Maybe city X sold the bonds on behalf of an organization that wanted to build a tourist attraction of some sort. The bonds are solely the responsibility of the organization, and will be repaid only from the money paid by tourists and local sponsors, and gift-shop revenue.

If that money doesn't cover debt service, the bond issue's trustee has to dip into reserve funds to make the payments that go to you. If those run out and the attraction still isn't drawing enough visitors, then you are out of luck.

Willingness to Pay

That's just one example of a ``municipal bond.'' That model has been replicated probably hundreds of times, thousands of times if you substitute ``company'' for ``tourist attraction.''

Safest of all municipal bonds are those backed by the promise of the issuer to raise taxes to an amount sufficient to pay debt service, so-called general obligation bonds.

For a brief period, after Orange County, California, declared bankruptcy in 1994, people started having their doubts, even about these kinds of securities. Maybe, they thought, you are safer with a bond that is repaid by a dedicated source of revenue -- water fees, say, or tolls.
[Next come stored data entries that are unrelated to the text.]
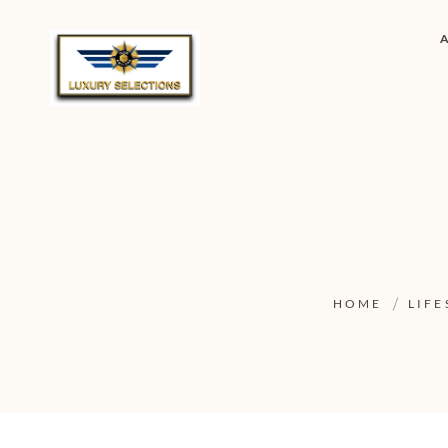
HOME
LIFE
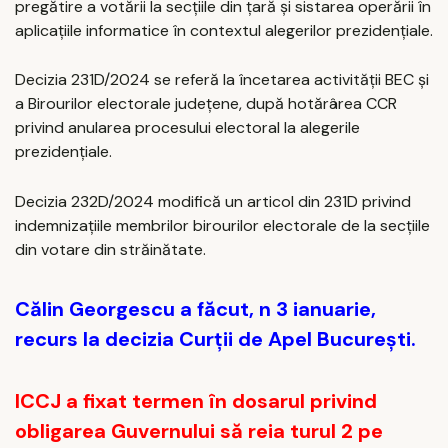
pregătire a votării la secţiile din ţară şi sistarea operării în
aplicaţiile informatice în contextul alegerilor prezidenţiale.
Decizia 231D/2024 se referă la încetarea activităţii BEC şi
a Birourilor electorale judeţene, după hotărârea CCR
privind anularea procesului electoral la alegerile
prezidenţiale.
Decizia 232D/2024 modifică un articol din 231D privind
indemnizaţiile membrilor birourilor electorale de la secţiile
din votare din străinătate.
Călin Georgescu a făcut, n 3 ianuarie,
recurs la decizia Curţii de Apel Bucureşti.
ICCJ a fixat termen în dosarul privind
obligarea Guvernului să reia turul 2 pe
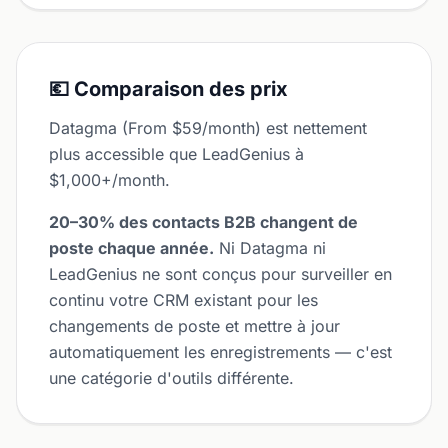
💶 Comparaison des prix
Datagma (From $59/month) est nettement
plus accessible que LeadGenius à
$1,000+/month.
20–30% des contacts B2B changent de
poste chaque année.
Ni Datagma ni
LeadGenius ne sont conçus pour surveiller en
continu votre CRM existant pour les
changements de poste et mettre à jour
automatiquement les enregistrements — c'est
une catégorie d'outils différente.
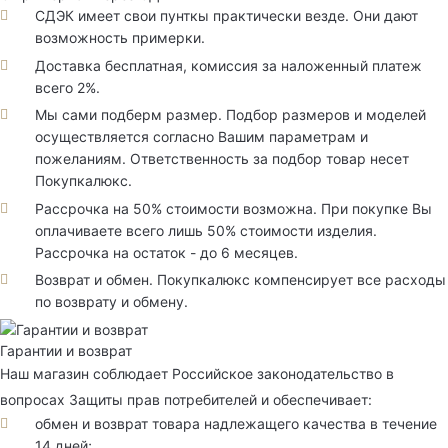
СДЭК имеет свои пунткы практически везде. Они дают
возможность примерки.
Доставка бесплатная, комиссия за наложенный платеж
всего 2%.
Мы сами подберм размер. Подбор размеров и моделей
осуществляется согласно Вашим параметрам и
пожеланиям. Ответственность за подбор товар несет
Покупкалюкс.
Рассрочка на 50% стоимости возможна. При покупке Вы
оплачиваете всего лишь 50% стоимости изделия.
Рассрочка на остаток - до 6 месяцев.
Возврат и обмен. Покупкалюкс компенсирует все расходы
по возврату и обмену.
Гарантии и возврат
Наш магазин соблюдает Российское законодательство в
вопросах Защиты прав потребителей и обеспечивает:
обмен и возврат товара надлежащего качества в течение
14 дней;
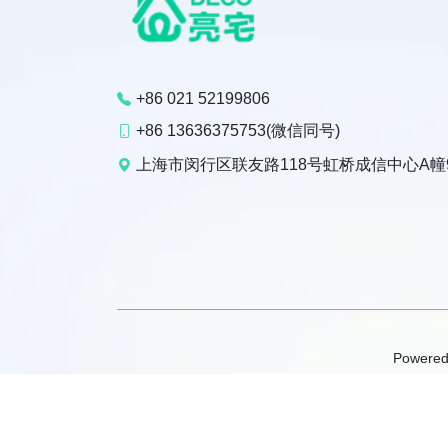
+86 021 52199806
+86 13636375753(微信同号)
上海市闵行区联友路118号虹桥成信中心A幢
Powered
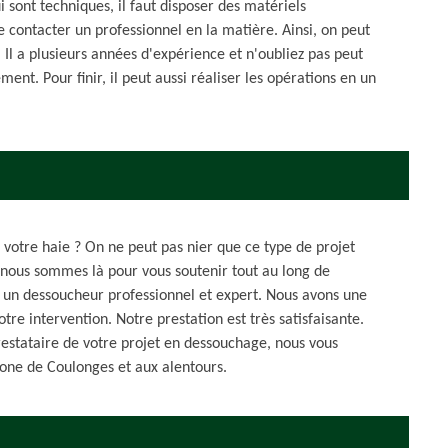
i sont techniques, il faut disposer des matériels
e contacter un professionnel en la matière. Ainsi, on peut
 Il a plusieurs années d'expérience et n'oubliez pas peut
ent. Pour finir, il peut aussi réaliser les opérations en un
 votre haie ? On ne peut pas nier que ce type de projet
 nous sommes là pour vous soutenir tout au long de
t un dessoucheur professionnel et expert. Nous avons une
tre intervention. Notre prestation est très satisfaisante.
estataire de votre projet en dessouchage, nous vous
zone de Coulonges et aux alentours.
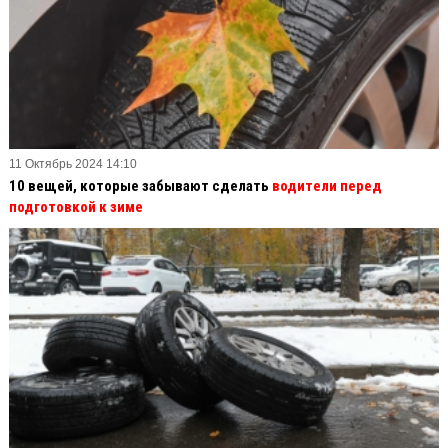
11 Октябрь 2024 14:10
10 вещей, которые забывают сделать
водители перед
подготовкой к зиме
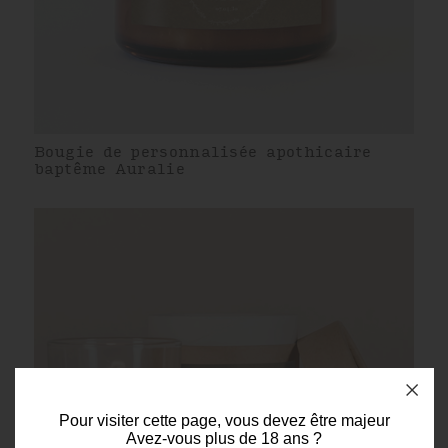
Bougie de personnalisée apothicaire
baptême Auralie
Pour visiter cette page, vous devez être majeur
Avez-vous plus de 18 ans ?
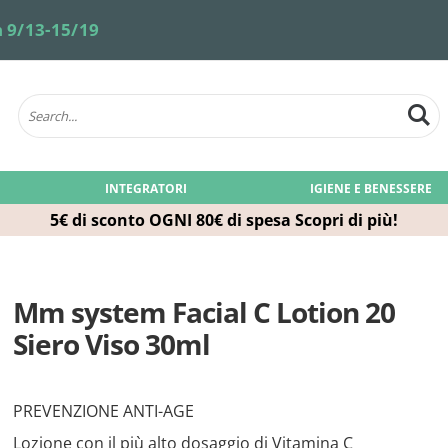
 9/13-15/19
INTEGRATORI
IGIENE E BENESSERE
5€ di sconto OGNI 80€ di spesa
Scopri di più!
Mm system Facial C Lotion 20
Siero Viso 30ml
PREVENZIONE ANTI-AGE
Lozione con il più alto dosaggio di Vitamina C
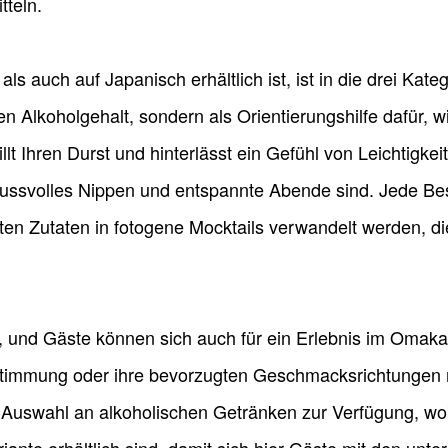
tteln.
ls auch auf Japanisch erhältlich ist, ist in die drei Kateg
den Alkoholgehalt, sondern als Orientierungshilfe dafür, 
llt Ihren Durst und hinterlässt ein Gefühl von Leichtigke
nussvolles Nippen und entspannte Abende sind. Jede Bes
ten Zutaten in fotogene Mocktails verwandelt werden, d
, und Gäste können sich auch für ein Erlebnis im Omaka
immung oder ihre bevorzugten Geschmacksrichtungen m
 Auswahl an alkoholischen Getränken zur Verfügung, wob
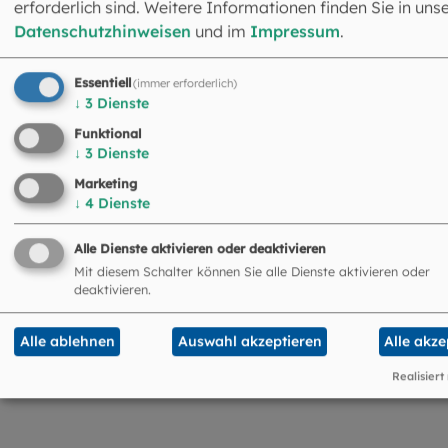
Erzbischöfliche Finanzkammer
erforderlich sind. Weitere Informationen finden Sie in uns
Datenschutzhinweisen
und im
Impressum
.
Essentiell
(immer erforderlich)
↓
3
Dienste
©
Hendrik Steffens / EOM
Funktional
Kanzlei
↓
3
Dienste
Marketing
↓
4
Dienste
Alle Dienste aktivieren oder deaktivieren
©
Garun Studios / stock.a
Mit diesem Schalter können Sie alle Dienste aktivieren oder
deaktivieren.
Offizialat (Konsistorium)
Alle ablehnen
Auswahl akzeptieren
Alle akze
Realisiert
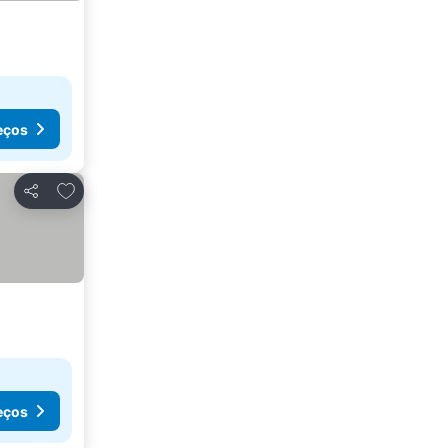
eços
Adicionar aos favoritos
Partilhar
eços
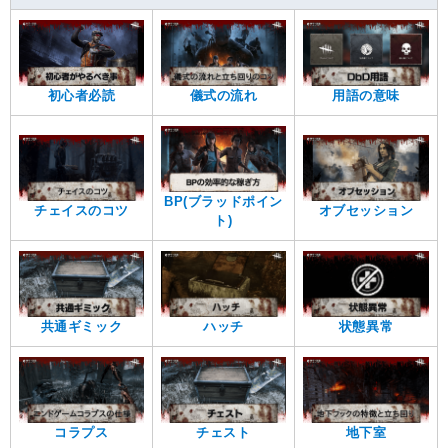
初心者必読
儀式の流れ
用語の意味
BP(ブラッドポイン
チェイスのコツ
オブセッション
ト)
共通ギミック
ハッチ
状態異常
コラプス
チェスト
地下室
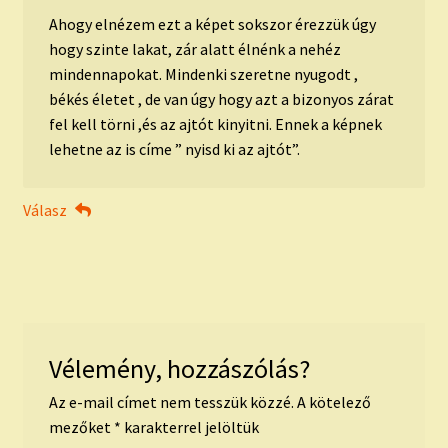
Ahogy elnézem ezt a képet sokszor érezzük úgy
hogy szinte lakat, zár alatt élnénk a nehéz
mindennapokat. Mindenki szeretne nyugodt ,
békés életet , de van úgy hogy azt a bizonyos zárat
fel kell törni ,és az ajtót kinyitni. Ennek a képnek
lehetne az is címe ” nyisd ki az ajtót”.
Válasz
Vélemény, hozzászólás?
Az e-mail címet nem tesszük közzé.
A kötelező
mezőket
*
karakterrel jelöltük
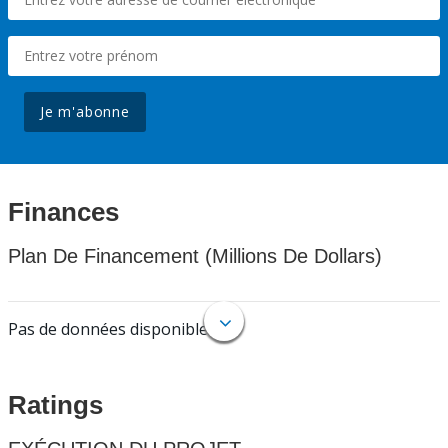
Je m'abonne
Finances
Plan De Financement (Millions De Dollars)
Pas de données disponibles.
Ratings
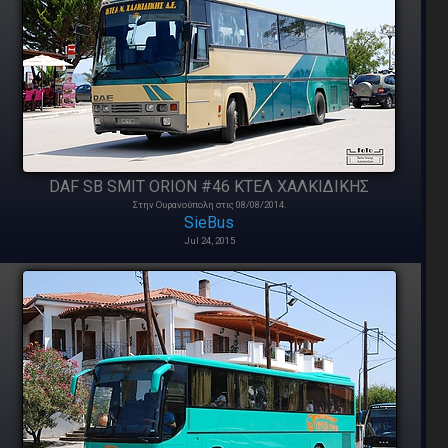
DAF SB SMIT ORION #46 ΚΤΕΛ ΧΑΛΚΙΔΙΚΗΣ
Στην Ουρανούπολη στις 08/08/2014.
SieBus
Jul 24, 2015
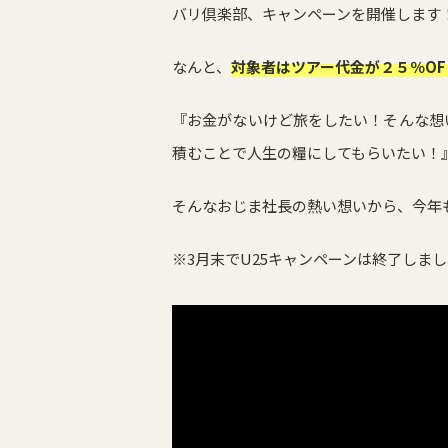
バリ倶楽部、キャンペーンを開催します
なんと、
対象者はツアー代金が２５％OF
『お金がないけど旅をしたい！そんな想
積むことで人生の糧にしてもらいたい！
そんなおじま社長の熱い想いから、今年
※3月末でU25キャンペーンは終了しま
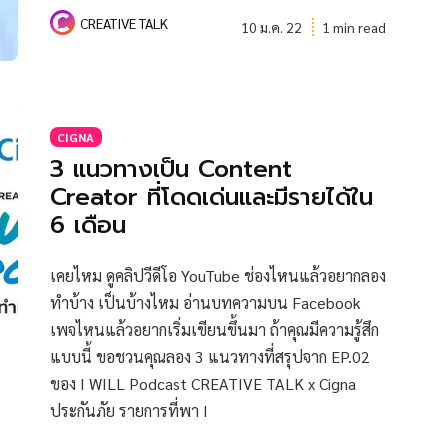
CREATIVE TALK
10 ม.ค. 22
1 min read
CIGNA
3 แนวทางเป็น Content
Creator ที่โดดเด่นและมีรายได้ใน
6 เดือน
เคยไหม ดูคลิปวีดีโอ YouTube ช่องไหนแล้วอยากลอง
ทำบ้าง เป็นบ้างไหม อ่านบทความบน Facebook
เพจไหนแล้วอยากเริ่มเขียนขึ้นมา ถ้าคุณมีความรู้สึก
แบบนี้ ขอชวนคุณลอง 3 แนวทางที่สรุปจาก EP.02
ของ I WILL Podcast CREATIVE TALK x Cigna
ประกันภัย รายการที่พา I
That takes politics, the political willingness to raise taxes, out of the equation.

I have a feeling people are going to start wondering about this willingness to pay, versus ability to pay, again.

If you don't know what kind of bonds you own, you've got to go back to school. Have your broker get you the final official statement for the bonds.

`Plan of Financing'

Then sit down at a table with a strong light, a pen, and a little packet of those sticky notes and read the O.S. to figure out what you own. Make sure you have plenty of quiet.

There's no short-cut to this method. These documents aren't written in the most graceful language. They are repetitive. You have to read carefully to distinguish all the parties involved. You need to be patient.

Read all about the ``Plan of Financing,'' and find out exactly who ``The Borrower'' is. Make sure to read the ``Security and Sources of Payment for the Bonds.'' And you might even begin with the section on ``Risk Factors,'' usually found at about Page 35 or 40. If your bond is financing some sort of project, there will usually be a big appendix containing a feasibility study, and what's more, it will be written in pretty straight English, unlike the rest of the document.

Then you can decide whether you still want the bonds, or are doomed to sleepless nights ahead.

Maybe it's not too late.

(Joe Mysak is a Bloomberg News columnist. The opinions expressed are his own.)